Since you have some doubts, I'll try to give you a longer answers and maybe clear them.

The assertion that the $n$ functions $f_k(t)=t^k e^{\lambda_0 t} \text{ ; }{k=0,1,\dots,n-1}$ are linearly independent is that if

$$\sum_{k=0}^{n-1} c_k f_k(t)= e^{\lambda_0 t}(c_0+c_1 t +c_2 t^2+\cdots+c_{n-1} t^{n-1})=0$$

then

$$c_0=c_1=\cdots=c_{n-1}=0$$

Since $e^{\lambda_0 t}\neq 0$ for any $t$, it suffices to prove that if

$$c_0+c_1 t +c_2 t^2+\cdots+c_{n-1} t^{n-1}=0$$

then $$c_0=c_1=\cdots=c_{n-1}=0$$ or that the Wronskian determinant of the $n$ functions, $p_k(t)=t^k \text{ ; }{k=0,1,\dots,n-1}$ is never zero $0$.

For example, for the case $n=3$, we have the functions

$$y_0(t)=c_0$$ $$y_1(t)=c_1 t$$ $$y_2(t)=c_2 t^2$$

The Wronskian determinant is

$$W(y_1,y_3,y_3)=\begin{vmatrix} {1}& { t} &{ t^2} \\ {0}& {1} &{2 t} \\ {0}& {0} &{2 } \end{vmatrix}=2 \cdot 1 \cdot 1 = 2! 1!$$

since all other combinations will occurr with a $0$.

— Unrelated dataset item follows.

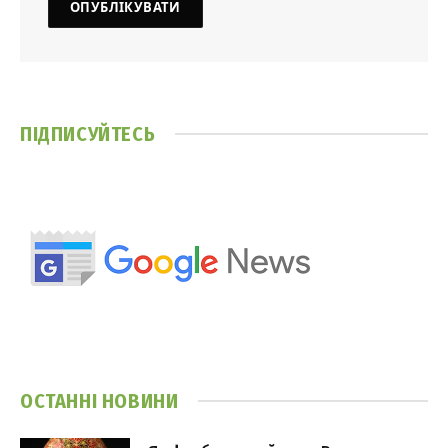
ПІДПИСУЙТЕСЬ
ОСТАННІ НОВИНИ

You can try and prove the Wronskian determinant

$$\begin{vmatrix} 1 & t & \cdots & {{t^{n - 2}}} & {{t^{n - 1}}} \\ 0 & 1 & \cdots & {\left( {n - 2} \right){t^{n - 3}}} & {\left( {n - 1} \right)} \\ \vdots & \vdots & \vdots & \vdots & \vdots \\ 0 & 0 & 0 & {\left( {n - 2} \right)!} & {\left( {n - 1} \right)!t} \\ 0 & 0 & 0 & 0 & {\left( {n - 1} \right)!} \end{vmatrix}$$

will be equal to $1! 2! 3! \cdots (n-1)!$ so it cannot be zero.

Alternatively, one can prove the result by induction. You can assume the result is proven for $1,2,\dots, n-2$ and show the result is true for $n-1$. I think it is much easier to use the Wronskian determinant.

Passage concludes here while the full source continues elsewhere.